The popularity of memoirs in the 90s and the re-emergence of the personal essay in the past decade has been immensely freeing and exciting for those of who often find ourselves scribbling down thoughts on a long subway ride home or as a way to clear our dusty brains in between working on the latest chapter of a novel. I love the personal essay because I generally can write the the first draft in a single sitting, which is both rewarding and reassuring. Unlike my fiction, my creative nonfiction pieces generally are motivated by breaking news in the mainstream media which renders me extremely sad or frustrated, or just some nagging issue that pulls at me enough to distract me from my longer writing projects.
While I have published more than a dozen essays in lit magazines, below are links to those of my published essays currently available online:
Some Thoughts on Cancel Culture, Areo Magazine, November 22, 2021. The embrace of cancel culture by both the right and the left in the United States poses a real danger to democratic principles.
On Bright Young Things, The Lyon Review, April 25, 2015. Why are Americans so obsessed by youth culture, particularly when it comes to celebrating writers under 30?

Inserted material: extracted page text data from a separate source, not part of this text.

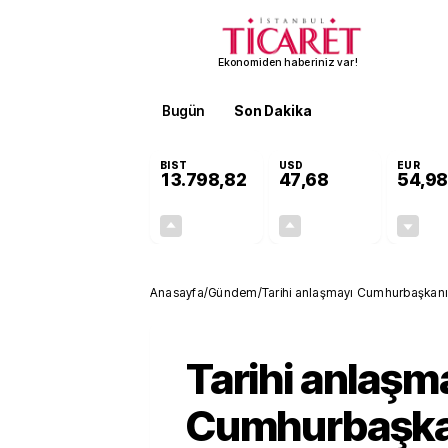
Ekonomiden haberiniz var!
Bugün
Son Dakika
Finans
EKST
BIST
USD
EUR
13.798,82
47,68
54,98
+0,70%
+0,11%
95,68
0,05
Anasayfa
/
Gündem
/
Tarihi anlaşmayı Cumhurbaşkan
edilecek
Tarihi anlaşm
Cumhurbaşka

Hope in a Jar, Mr. Bellers’ Neighborhood, August 23, 2008.When vanity meets Madison Avenue, how do you find the ultimate cure for wrinkles, dark spots and the horrible feeling that time is moving much too quickly?
Searching for the Writing Life, The Summerset Review, Fall 2005. This essay was originally published in a 2001 edition of Hayden’s Ferry Review which explored my ongoing struggle to find time to work on my creative projects with the very real need to earn a living. The Summerset Review contacted me a few years later and graciously asked if they could reprint it.